I couldn't find that tool so I started building it. That became BlackSwan.


What it actually does

You point it at a Python function containing financial or numerical logic, pick a stress scenario, and it hammers the function with thousands of perturbed inputs drawn from realistic market conditions: liquidity crash, vol spike, correlation breakdown, rate shock, missing data.

When it finds failures, it tells you the exact line, how often it happened, which input caused it, and traces the causal chain back to the root variable. It even suggests a fix.

$ python -m blackswan test models/risk.py --scenario liquidity_crash
Enter fullscreen mode Exit fullscreen mode
{
  "shatter_points": [
    {
      "line": 36,
      "severity": "critical",
      "failure_type": "non_psd_matrix",
      "message": "Covariance matrix loses positive semi-definiteness when pairwise correlation exceeds 0.91.",
      "frequency": "847 / 5000 iterations (16.9%)",
      "causal_chain": [
        { "line": 8,  "variable": "correlation", "role": "root_input" },
        { "line": 31, "variable": "corr_matrix",  "role": "intermediate" },
        { "line": 36, "variable": "cov_matrix",   "role": "failure_site" }
      ],
      "fix_hint": "Apply nearest-PSD correction (Higham 2002) after correlation perturbation, or clamp eigenvalues to epsilon."
    }
  ]
}
Enter fullscreen mode Exit fullscreen mode

Line 36. 16.9% failure rate under a liquidity crash scenario.

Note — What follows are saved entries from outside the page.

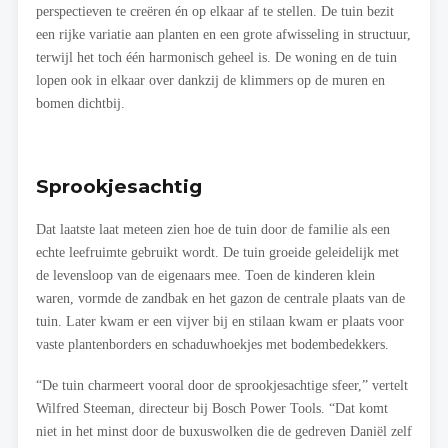
perspectieven te creëren én op elkaar af te stellen. De tuin bezit
een rijke variatie aan planten en een grote afwisseling in structuur,
terwijl het toch één harmonisch geheel is. De woning en de tuin
lopen ook in elkaar over dankzij de klimmers op de muren en
bomen dichtbij.
Sprookjesachtig
Dat laatste laat meteen zien hoe de tuin door de familie als een
echte leefruimte gebruikt wordt. De tuin groeide geleidelijk met
de levensloop van de eigenaars mee. Toen de kinderen klein
waren, vormde de zandbak en het gazon de centrale plaats van de
tuin. Later kwam er een vijver bij en stilaan kwam er plaats voor
vaste plantenborders en schaduwhoekjes met bodembedekkers.
“De tuin charmeert vooral door de sprookjesachtige sfeer,” vertelt
Wilfred Steeman, directeur bij Bosch Power Tools. “Dat komt
niet in het minst door de buxuswolken die de gedreven Daniël zelf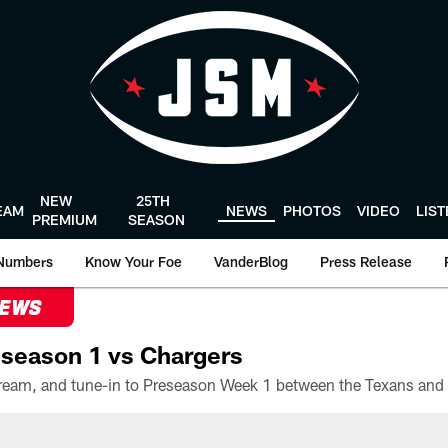
NEW
25TH
EAM
NEWS
PHOTOS
VIDEO
LIS
PREMIUM
SEASON
Numbers
Know Your Foe
VanderBlog
Press Release
NEWS
season 1 vs Chargers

That covariance matrix was quietly breaking almost 1 in 6 times and nothing in my normal workflow would have caught it. The model would have just... silently produced garbage.

That's the gap BlackSwan is trying to fill. Standard testing tools understand code structure. They don't understand mathematical behavior under stress.


How far along is it

Genuinely early. I want to be upfront about that.

It's on PyPI (pip install blackswan) and it works, but the scope is narrow by design. Right now it's focused on portfolio risk, covariance/correlation analysis, and VaR-style models using NumPy and Pandas. If you try to throw a random Python file at it, it'll reject it rather than silently produce garbage output. I think that's the right call for now.

There's also a VS Code extension if you'd rather not live in the terminal. Click Run BlackSwan above a function, pick a scenario from a dropdown, and failures show up as red squiggles with hover tooltips. That part was genuinely fun to build.

The ambition outpaces where it is right now. But it's real and it's useful.


The interesting parts (if you want to go deeper)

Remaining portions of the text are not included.